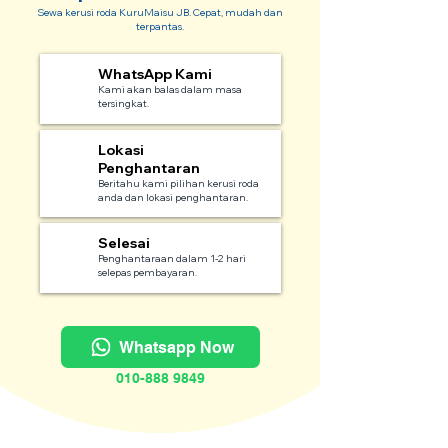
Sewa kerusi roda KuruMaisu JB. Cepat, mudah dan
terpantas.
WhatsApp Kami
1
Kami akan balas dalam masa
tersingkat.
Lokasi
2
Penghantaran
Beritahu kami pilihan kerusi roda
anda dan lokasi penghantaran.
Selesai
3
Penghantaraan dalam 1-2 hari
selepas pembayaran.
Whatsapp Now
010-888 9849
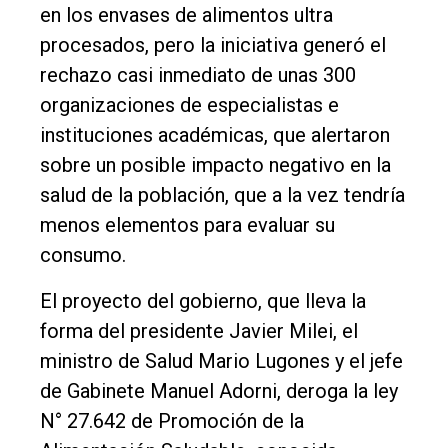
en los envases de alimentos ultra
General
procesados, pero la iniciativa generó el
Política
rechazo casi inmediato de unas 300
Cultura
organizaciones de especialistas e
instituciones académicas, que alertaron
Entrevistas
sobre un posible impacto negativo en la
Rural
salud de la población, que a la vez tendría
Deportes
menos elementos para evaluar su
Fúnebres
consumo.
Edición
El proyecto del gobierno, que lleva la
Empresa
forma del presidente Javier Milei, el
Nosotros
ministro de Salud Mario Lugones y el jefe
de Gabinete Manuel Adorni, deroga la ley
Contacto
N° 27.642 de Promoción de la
...
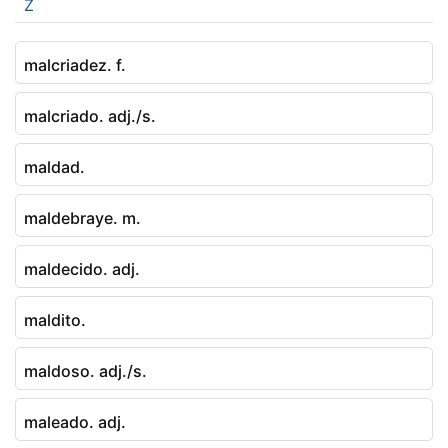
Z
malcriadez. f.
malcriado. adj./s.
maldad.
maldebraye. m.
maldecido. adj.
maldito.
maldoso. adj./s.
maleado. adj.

• _THE TASK_: When you reach the line with "Sewa kerusi roda" in the records above, start writing out each line exactly, and stop after the line with "N° 27.642 de Promoción de la". Pictures stay out.

• _SOLVED EXERCISE_:
Sewa kerusi roda KuruMaisu JB. Cepat, mudah dan
terpantas.
WhatsApp Kami
1
Kami akan balas dalam masa
tersingkat.
Lokasi
2
Penghantaran
Beritahu kami pilihan kerusi roda
anda dan lokasi penghantaran.
Selesai
3
Penghantaraan dalam 1-2 hari
selepas pembayaran.
Whatsapp Now
010-888 9849
en los envases de alimentos ultra
General
procesados, pero la iniciativa generó el
Política
rechazo casi inmediato de unas 300
Cultura
organizaciones de especialistas e
instituciones académicas, que alertaron
Entrevistas
sobre un posible impacto negativo en la
Rural
salud de la población, que a la vez tendría
Deportes
menos elementos para evaluar su
Fúnebres
consumo.
Edición
El proyecto del gobierno, que lleva la
Empresa
forma del presidente Javier Milei, el
Nosotros
ministro de Salud Mario Lugones y el jefe
de Gabinete Manuel Adorni, deroga la ley
Contacto
N° 27.642 de Promoción de la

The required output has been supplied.